The government announced the state of emergency late yesterday in the wake of a string of attacks that have mostly been aimed at demonstrators protesting peacefully in Bangkok.
Grenade assaults on Friday and Sunday killed one man and wounded more than 60 people alone, bringing the casualty toll since November to at least nine dead and more than 550 hurt.
The emergency decree allows authorities to ban public gatherings, impose curfews and censor local news reports for 60 days.
But the government said it would not use those powers to crack down on demonstrators who have seized several patches of the capital, and life in the city continued as normal with tourist sites unaffected and no major deployment of extra security forces.
The powerful army commander, General Prayuth Chan-ocha, said "we will have to see" whether the decree helps ease the violence.
The protesters have refused to negotiate with Prime Minister Yingluck Shinawatra, but Gen Prayuth urged both sides to talk, saying, "we must stop this conflict to let the country move forward".
He said: "I'm in favour of discussion. No one takes all or loses all. No one wins all or loses all, so we have to find a way."
Thailand's military has staged 11 coups since the end of absolute monarchy in 1932. Gen Prayuth has repeatedly said he does not want the army to intervene, but has pointedly refused to rule out a coup.
The protesters have blocked major streets and marched on government offices in a bid to shut down the capital and force Ms Yingluck's resignation to make way for an appointed government to implement reforms to fight corruption, which they say must be implemented before any vote.
The opposition Democrat Party, closely aligned with the protesters, is boycotting the polls.

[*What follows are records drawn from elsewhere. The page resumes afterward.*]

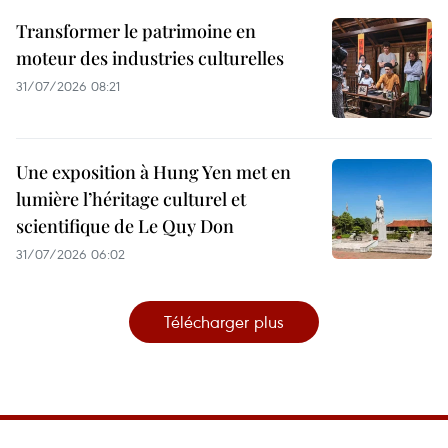
Transformer le patrimoine en
moteur des industries culturelles
31/07/2026 08:21
Une exposition à Hung Yen met en
lumière l’héritage culturel et
scientifique de Le Quy Don
31/07/2026 06:02
Télécharger plus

The protesters claim that Ms Yingluck's government is carrying on the practices of Thaksin Shinawatra, her billionaire brother who was prime minister from 2001 to 2006, by using the family fortune and state funds to influence voters and cement its power.
He was ousted by a military coup in 2006 after protests accused him of corruption and abuse of power. He fled into exile in 2008 to avoid a two-year prison sentence for a conflict of interest conviction.
The unrest has cast doubt over whether February 2 elections, which Ms Yingluck called to end the crisis, will be held.
Today, the election commission requested the constitutional court to issue a ruling on how and whether the ballot can be delayed.
Charupong Ruangsuwan, caretaker interior minister, said the vote should go ahead and the election commission should not use the state of emergency as an excuse to postpone the poll.
"They can use any excuses all they want, but their duty is to hold the election," he said. "They may accuse the government of causing problems, but the government doesn't have any problems."
The emergency decree appeared to embolden the demonstrators. Protest leader Suthep Thaugsuban vowed late yesterday to continue demonstrating and questioned whether the declaration was justified, saying the protesters had been peaceful.
"Whatever they warn us not to do, we will do," he declared. "We will march on the routes they ban. ... If they order us not to rally, we will be here indefinitely."